-- Data extract follows --

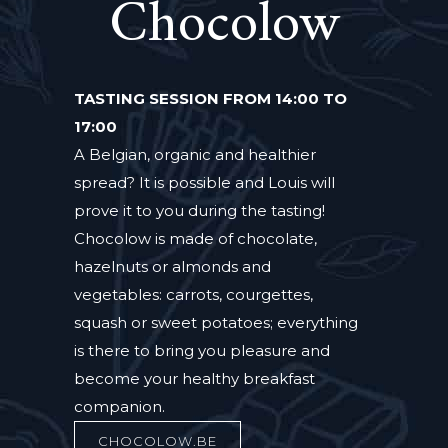
Chocolow
TASTING SESSION FROM 14:00 TO
17:00
A Belgian, organic and healthier
spread? It is possible and Louis will
prove it to you during the tasting!
Chocolow is made of chocolate,
hazelnuts or almonds and
vegetables: carrots, courgettes,
squash or sweet potatoes; everything
is there to bring you pleasure and
become your healthy breakfast
companion.
CHOCOLOW.BE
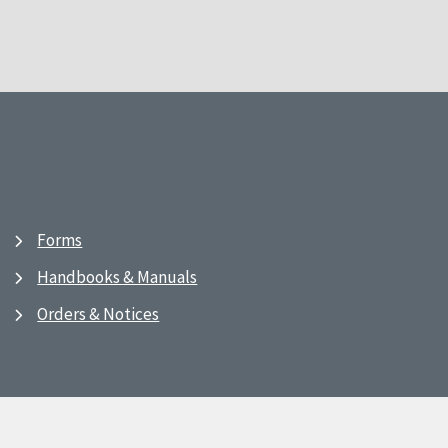
Forms
Handbooks & Manuals
Orders & Notices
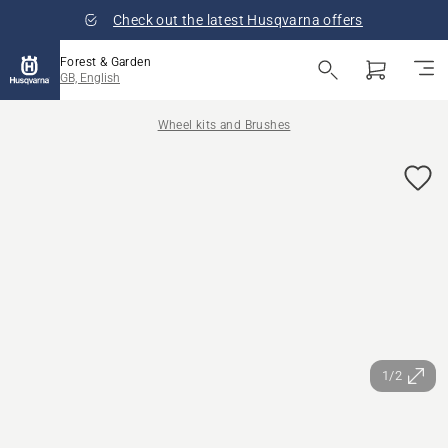
Check out the latest Husqvarna offers
Forest & Garden
GB, English
Wheel kits and Brushes
1/2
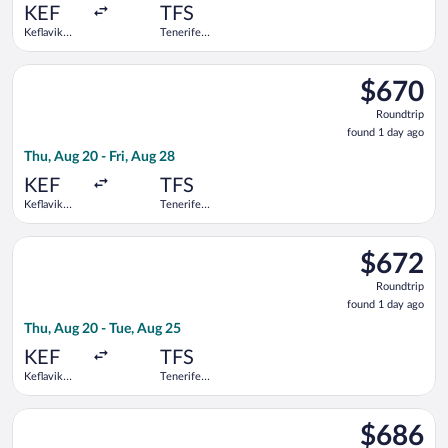
ago
KEF
TFS
Keflavik
Tenerife
Intl.
South
Select Swiss International Air Lines flight, departing Thu, Aug 
$670
$670
Roundtrip,
Roundtrip
found
found 1 day ago
1
Thu, Aug 20 - Fri, Aug 28
day
ago
KEF
TFS
Keflavik
Tenerife
Intl.
South
Select Swiss International Air Lines flight, departing Thu, Aug
$672
$672
Roundtrip,
Roundtrip
found
found 1 day ago
1
Thu, Aug 20 - Tue, Aug 25
day
ago
KEF
TFS
Keflavik
Tenerife
Intl.
South
Select Swiss International Air Lines flight, departing Fri, Aug 
$686
$686
Roundtrip,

-- Data extract concluded --

**Exercise details:** Give back the full listing above word for word, and let no picture through.

**Your response:**
Chocolow
TASTING SESSION FROM 14:00 TO
17:00
A Belgian, organic and healthier
spread? It is possible and Louis will
prove it to you during the tasting!
Chocolow is made of chocolate,
hazelnuts or almonds and
vegetables: carrots, courgettes,
squash or sweet potatoes; everything
is there to bring you pleasure and
become your healthy breakfast
companion.
CHOCOLOW.BE
Forms
Handbooks & Manuals
Orders & Notices
Check out the latest Husqvarna offers
Forest & Garden
GB, English
Wheel kits and Brushes
1/2
ago
KEF
TFS
Keflavik
Tenerife
Intl.
South
Select Swiss International Air Lines flight, departing Thu, Aug 
$670
$670
Roundtrip,
Roundtrip
found
found 1 day ago
1
Thu, Aug 20 - Fri, Aug 28
day
ago
KEF
TFS
Keflavik
Tenerife
Intl.
South
Select Swiss International Air Lines flight, departing Thu, Aug
$672
$672
Roundtrip,
Roundtrip
found
found 1 day ago
1
Thu, Aug 20 - Tue, Aug 25
day
ago
KEF
TFS
Keflavik
Tenerife
Intl.
South
Select Swiss International Air Lines flight, departing Fri, Aug 
$686
$686
Roundtrip,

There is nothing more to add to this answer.